Dicecar soal Keterlibatan Dato Sri Tahir di Kasus Jiwasraya, Ini Kata Jampidsus

Nur Azizah Rizki Astuti - detikNews
Kamis, 02 Jul 2020 18:19 WIB
Jampidsus Kejagung Ali Mukartono
Jampidsus Kejagung Ali Mukartono (Foto: Tangkapan Layar Live Streaming DPR RI)
Jakarta -

Jaksa Agung Muda Tindak Pidana Khusus (Jampidsus) Kejaksaan Agung Ali Mukartono dicecar anggota Komisi III DPR soal keterlibatan anggota Wantimpres Dato Sri Tahir dalam kasus korupsi Jiwasraya. Ali pun memberi penjelasan.

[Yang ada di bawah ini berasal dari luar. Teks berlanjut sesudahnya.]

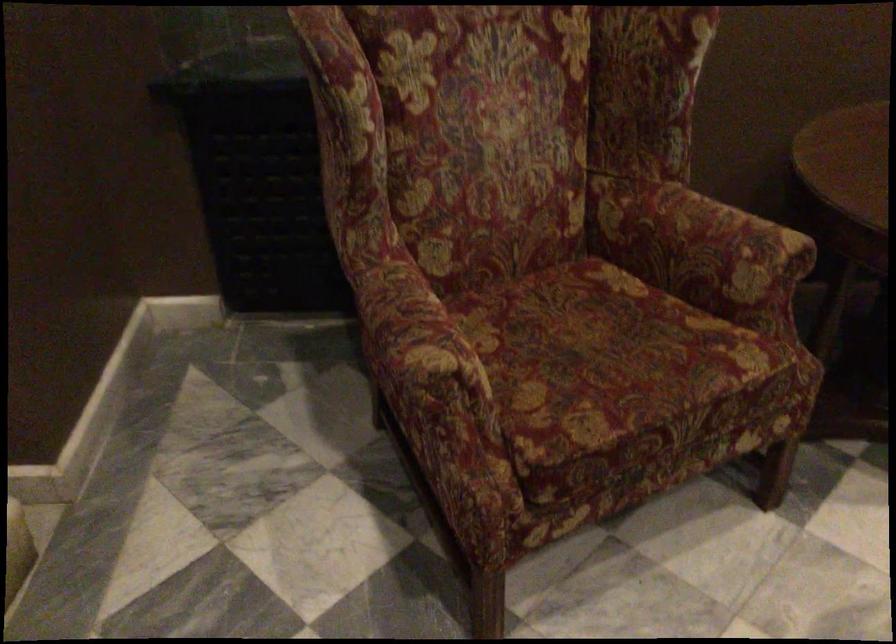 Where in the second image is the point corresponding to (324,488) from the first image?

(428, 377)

Dalam rapat dengar pendapat Panja Jiwasraya Komisi III DPR, Kamis (2/7/2020), Ali awalnya menjelaskan tak ada peran bos Mayapada Group Dato Sri Tahir dalam kasus ini. Ia menyebut salah satu tersangka kasus Jiwasraya, Benny Tjokrosaputro, adalah nasabah Bank Mayapada.

"Tim penyidik sampai saat ini belum menemukan adanya keterkaitan Sri Dato Tahir selaku pemilik PT Bank Mayapada dalam perkara PT AJS. Namun terdapat Benny Tjokro, sebagaimana dalam fakta penyidikan, pernah mendapatkan kredit dari PT Bank Mayapada," jelas Ali.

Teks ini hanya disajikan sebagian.